It seems as though each time I train for any kind of long distance run, a brand new injury reveals itself. Such are the rewards for hard work. This new injury involves my left foot. The fifth metatarsal area, to be exact. I won’t know for sure until I see my orthopedist if it is simply tendonitis (which I can manage to run through) or if it’s a stress fracture (which I absolutely cannot, unless I want to break my foot into pieces.)
Running is like that. Soap operas are like that. Life is like that. You have plotted your course, put on your shoes, stretched your hamstrings, and set out on the road. You have finally discovered your dead spouse is not dead, his evil twin has gone to prison, and you have renewed your vows. You have made your plans, prepared well, committed yourself, and things are going great.
It’s always the And Then. “And then I found out about the 23 year old blonde.” “And then the company went bankrupt.” “And then the doctor said it was cancer.” Our periods of contentment are abruptly ended with an And Then, those moments in life that change the whole way we feel, think, live. Sometimes you can prepare for these moments, but other times they are so unfathomable that you are caught off-guard. And Then, what?
Who (or what) a person turns to in those moments is character defining. Maybe it’s a sister or a brother. Maybe a mother or father. Maybe it’s a lifelong friend. Or maybe a person turns to alcohol or drugs.
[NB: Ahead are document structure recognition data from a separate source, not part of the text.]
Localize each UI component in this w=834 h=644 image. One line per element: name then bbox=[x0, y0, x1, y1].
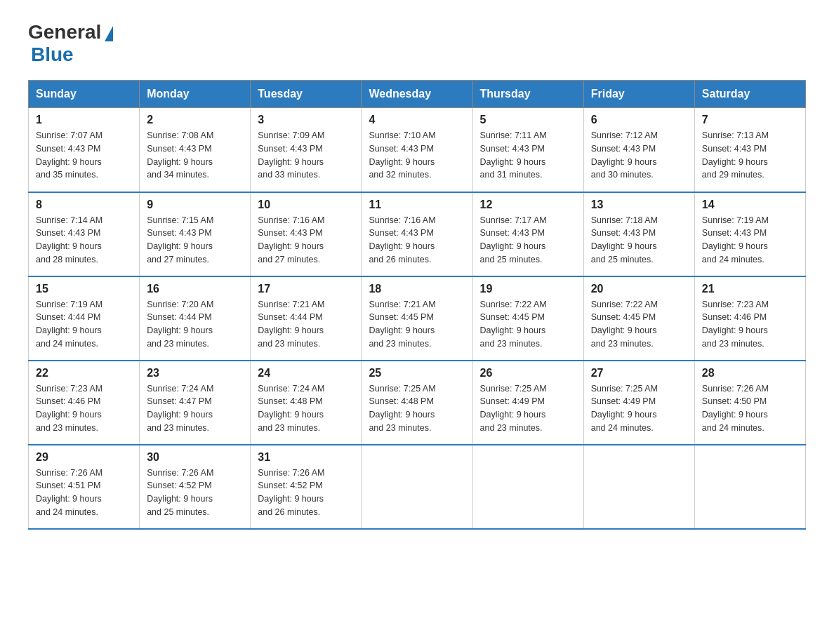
day-info: Sunrise: 7:17 AM Sunset: 4:43 PM Dayligh… bbox=[480, 214, 576, 267]
page-header: General Blue bbox=[28, 21, 806, 66]
day-number: 13 bbox=[591, 199, 687, 211]
day-info: Sunrise: 7:24 AM Sunset: 4:48 PM Dayligh… bbox=[258, 382, 354, 435]
day-info: Sunrise: 7:12 AM Sunset: 4:43 PM Dayligh… bbox=[591, 129, 687, 182]
day-number: 17 bbox=[258, 283, 354, 295]
day-number: 29 bbox=[36, 451, 132, 464]
calendar-cell: 3 Sunrise: 7:09 AM Sunset: 4:43 PM Dayli… bbox=[251, 108, 362, 192]
day-number: 2 bbox=[147, 114, 243, 126]
day-info: Sunrise: 7:16 AM Sunset: 4:43 PM Dayligh… bbox=[369, 214, 465, 267]
day-info: Sunrise: 7:14 AM Sunset: 4:43 PM Dayligh… bbox=[36, 214, 132, 267]
day-info: Sunrise: 7:22 AM Sunset: 4:45 PM Dayligh… bbox=[480, 298, 576, 351]
day-info: Sunrise: 7:20 AM Sunset: 4:44 PM Dayligh… bbox=[147, 298, 243, 351]
calendar-cell: 30 Sunrise: 7:26 AM Sunset: 4:52 PM Dayl… bbox=[140, 445, 251, 529]
day-info: Sunrise: 7:26 AM Sunset: 4:52 PM Dayligh… bbox=[258, 467, 354, 519]
calendar-cell: 23 Sunrise: 7:24 AM Sunset: 4:47 PM Dayl… bbox=[140, 361, 251, 445]
calendar-cell: 28 Sunrise: 7:26 AM Sunset: 4:50 PM Dayl… bbox=[694, 361, 805, 445]
calendar-cell: 11 Sunrise: 7:16 AM Sunset: 4:43 PM Dayl… bbox=[362, 192, 472, 276]
weekday-header-saturday: Saturday bbox=[694, 81, 805, 108]
calendar-cell bbox=[583, 445, 694, 529]
day-info: Sunrise: 7:26 AM Sunset: 4:51 PM Dayligh… bbox=[36, 467, 132, 519]
calendar-cell: 5 Sunrise: 7:11 AM Sunset: 4:43 PM Dayli… bbox=[472, 108, 583, 192]
day-info: Sunrise: 7:25 AM Sunset: 4:48 PM Dayligh… bbox=[369, 382, 465, 435]
day-number: 4 bbox=[369, 114, 465, 126]
day-info: Sunrise: 7:23 AM Sunset: 4:46 PM Dayligh… bbox=[702, 298, 798, 351]
logo-triangle-icon bbox=[105, 26, 113, 41]
day-number: 27 bbox=[591, 367, 687, 380]
calendar-week-row: 1 Sunrise: 7:07 AM Sunset: 4:43 PM Dayli… bbox=[29, 108, 806, 192]
day-number: 24 bbox=[258, 367, 354, 380]
day-info: Sunrise: 7:15 AM Sunset: 4:43 PM Dayligh… bbox=[147, 214, 243, 267]
day-number: 16 bbox=[147, 283, 243, 295]
calendar-week-row: 29 Sunrise: 7:26 AM Sunset: 4:51 PM Dayl… bbox=[29, 445, 806, 529]
day-number: 3 bbox=[258, 114, 354, 126]
day-number: 21 bbox=[702, 283, 798, 295]
day-number: 6 bbox=[591, 114, 687, 126]
day-info: Sunrise: 7:19 AM Sunset: 4:44 PM Dayligh… bbox=[36, 298, 132, 351]
calendar-cell: 18 Sunrise: 7:21 AM Sunset: 4:45 PM Dayl… bbox=[362, 276, 472, 361]
calendar-cell: 4 Sunrise: 7:10 AM Sunset: 4:43 PM Dayli… bbox=[362, 108, 472, 192]
day-number: 1 bbox=[36, 114, 132, 126]
day-number: 31 bbox=[258, 451, 354, 464]
calendar-cell: 2 Sunrise: 7:08 AM Sunset: 4:43 PM Dayli… bbox=[140, 108, 251, 192]
day-info: Sunrise: 7:22 AM Sunset: 4:45 PM Dayligh… bbox=[591, 298, 687, 351]
day-number: 18 bbox=[369, 283, 465, 295]
day-number: 11 bbox=[369, 199, 465, 211]
calendar-cell: 15 Sunrise: 7:19 AM Sunset: 4:44 PM Dayl… bbox=[29, 276, 140, 361]
day-info: Sunrise: 7:21 AM Sunset: 4:44 PM Dayligh… bbox=[258, 298, 354, 351]
calendar-week-row: 22 Sunrise: 7:23 AM Sunset: 4:46 PM Dayl… bbox=[29, 361, 806, 445]
calendar-cell: 20 Sunrise: 7:22 AM Sunset: 4:45 PM Dayl… bbox=[583, 276, 694, 361]
calendar-cell: 16 Sunrise: 7:20 AM Sunset: 4:44 PM Dayl… bbox=[140, 276, 251, 361]
day-number: 26 bbox=[480, 367, 576, 380]
calendar-cell: 8 Sunrise: 7:14 AM Sunset: 4:43 PM Dayli… bbox=[29, 192, 140, 276]
day-number: 28 bbox=[702, 367, 798, 380]
logo-blue-text: Blue bbox=[31, 43, 74, 65]
calendar-cell bbox=[472, 445, 583, 529]
weekday-header-tuesday: Tuesday bbox=[251, 81, 362, 108]
day-info: Sunrise: 7:19 AM Sunset: 4:43 PM Dayligh… bbox=[702, 214, 798, 267]
calendar-week-row: 8 Sunrise: 7:14 AM Sunset: 4:43 PM Dayli… bbox=[29, 192, 806, 276]
day-info: Sunrise: 7:21 AM Sunset: 4:45 PM Dayligh… bbox=[369, 298, 465, 351]
calendar-cell: 12 Sunrise: 7:17 AM Sunset: 4:43 PM Dayl… bbox=[472, 192, 583, 276]
logo-line: General bbox=[28, 21, 113, 43]
day-info: Sunrise: 7:26 AM Sunset: 4:50 PM Dayligh… bbox=[702, 382, 798, 435]
calendar-cell: 24 Sunrise: 7:24 AM Sunset: 4:48 PM Dayl… bbox=[251, 361, 362, 445]
calendar-cell: 19 Sunrise: 7:22 AM Sunset: 4:45 PM Dayl… bbox=[472, 276, 583, 361]
calendar-cell: 7 Sunrise: 7:13 AM Sunset: 4:43 PM Dayli… bbox=[694, 108, 805, 192]
day-info: Sunrise: 7:11 AM Sunset: 4:43 PM Dayligh… bbox=[480, 129, 576, 182]
calendar-cell: 17 Sunrise: 7:21 AM Sunset: 4:44 PM Dayl… bbox=[251, 276, 362, 361]
day-number: 25 bbox=[369, 367, 465, 380]
logo: General Blue bbox=[28, 21, 113, 66]
day-number: 19 bbox=[480, 283, 576, 295]
calendar-cell: 6 Sunrise: 7:12 AM Sunset: 4:43 PM Dayli… bbox=[583, 108, 694, 192]
calendar-cell: 29 Sunrise: 7:26 AM Sunset: 4:51 PM Dayl… bbox=[29, 445, 140, 529]
weekday-header-friday: Friday bbox=[583, 81, 694, 108]
calendar-cell: 13 Sunrise: 7:18 AM Sunset: 4:43 PM Dayl… bbox=[583, 192, 694, 276]
day-info: Sunrise: 7:18 AM Sunset: 4:43 PM Dayligh… bbox=[591, 214, 687, 267]
day-info: Sunrise: 7:16 AM Sunset: 4:43 PM Dayligh… bbox=[258, 214, 354, 267]
calendar-table: SundayMondayTuesdayWednesdayThursdayFrid… bbox=[28, 80, 806, 530]
day-number: 12 bbox=[480, 199, 576, 211]
weekday-header-sunday: Sunday bbox=[29, 81, 140, 108]
day-number: 23 bbox=[147, 367, 243, 380]
calendar-cell: 22 Sunrise: 7:23 AM Sunset: 4:46 PM Dayl… bbox=[29, 361, 140, 445]
calendar-cell: 14 Sunrise: 7:19 AM Sunset: 4:43 PM Dayl… bbox=[694, 192, 805, 276]
calendar-cell: 9 Sunrise: 7:15 AM Sunset: 4:43 PM Dayli… bbox=[140, 192, 251, 276]
weekday-header-thursday: Thursday bbox=[472, 81, 583, 108]
logo-blue-line: Blue bbox=[28, 43, 74, 66]
day-number: 10 bbox=[258, 199, 354, 211]
calendar-cell bbox=[362, 445, 472, 529]
day-info: Sunrise: 7:24 AM Sunset: 4:47 PM Dayligh… bbox=[147, 382, 243, 435]
calendar-cell: 26 Sunrise: 7:25 AM Sunset: 4:49 PM Dayl… bbox=[472, 361, 583, 445]
day-info: Sunrise: 7:23 AM Sunset: 4:46 PM Dayligh… bbox=[36, 382, 132, 435]
weekday-header-row: SundayMondayTuesdayWednesdayThursdayFrid… bbox=[29, 81, 806, 108]
calendar-cell: 10 Sunrise: 7:16 AM Sunset: 4:43 PM Dayl… bbox=[251, 192, 362, 276]
calendar-week-row: 15 Sunrise: 7:19 AM Sunset: 4:44 PM Dayl… bbox=[29, 276, 806, 361]
day-info: Sunrise: 7:07 AM Sunset: 4:43 PM Dayligh… bbox=[36, 129, 132, 182]
day-info: Sunrise: 7:09 AM Sunset: 4:43 PM Dayligh… bbox=[258, 129, 354, 182]
day-info: Sunrise: 7:13 AM Sunset: 4:43 PM Dayligh… bbox=[702, 129, 798, 182]
day-info: Sunrise: 7:10 AM Sunset: 4:43 PM Dayligh… bbox=[369, 129, 465, 182]
logo-general-text: General bbox=[28, 21, 101, 43]
weekday-header-monday: Monday bbox=[140, 81, 251, 108]
day-number: 7 bbox=[702, 114, 798, 126]
calendar-cell: 21 Sunrise: 7:23 AM Sunset: 4:46 PM Dayl… bbox=[694, 276, 805, 361]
Maybe a person turns to strangers. Maybe a person turns inward and hides in depression and despair. But maybe a person in their And Then moment searches deep and finds his own true strength.
From the ashes of what remains can rise beautiful new life. And then, I went back to school. And then, I met him. And then, he kissed me. And then, life continues to move in its ebb and flow way, times of content and discontent, riches and losses, happiness and pain. Some more, some less, but always some of each.
I have learned in my rather busy 45 years that the secret to surviving a derailment is to remain calm and look for a new path. You may even have to blaze a new trail, so always carry a mental machete. Or, you know what? Just carry a real machete. People are a lot more accommodating when you have a machete in your hands.
“And then, this woman with a machete walked in…”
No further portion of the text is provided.